Il faut observer, en même temps, que le Fils de Dieu a volontairement enduré les tentations, que nous envisageons maintenant, et combattu, pour ainsi dire, en combat unique avec le diable, afin que, par sa victoire, il puisse un triomphe pour nous. Chaque fois que nous sommes appelés à rencontrer Satan, rappelons-nous que ses attaques ne peuvent, en aucune autre manière, être soutenues et repoussées, qu'en tendant ce bouclier: car le Fils de Dieu s'est sans doute laissé tenter, afin qu'il soit constamment devant nos esprits, quand Satan excite en nous tout concours de tentations. Lorsqu'il menait une vie privée chez lui, on ne lit pas qu'il ait été tenté; mais quand il était sur le point de s'acquitter de la fonction de Rédempteur, il entra alors sur le terrain au nom de toute son église.
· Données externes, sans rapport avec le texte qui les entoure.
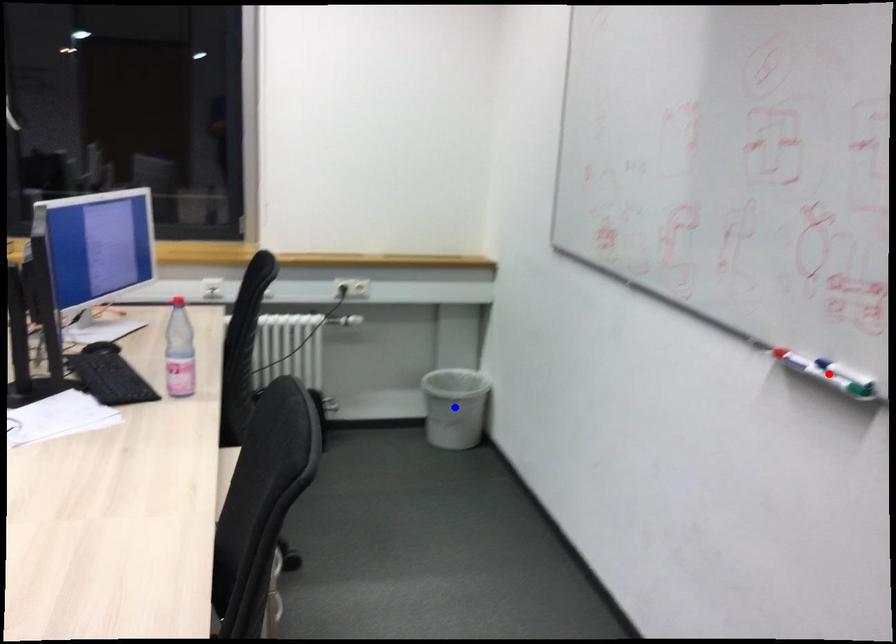 Question: Two points are marked on the image. Which point is closer to the camera?

Choices:
 (A) Blue point is closer.
 (B) Red point is closer.

Answer: (B)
Mais si Christ a été tenté en tant que représentant public de tous les croyants, apprenons que les tentations qui nous arrivent ne sont pas accidentelles, ni réglées par la volonté de Satan, sans la permission de Dieu; mais que l'Esprit de Dieu préside nos concours comme exercice de notre foi. Cela nous aidera à nourrir l’espoir assuré, que Dieu, qui est le juge suprême et le maître du combat, (307) ne sera pas indifférent à notre égard, mais il nous fortifiera contre ces détresses, qu'il voit que nous ne pouvons rencontrer.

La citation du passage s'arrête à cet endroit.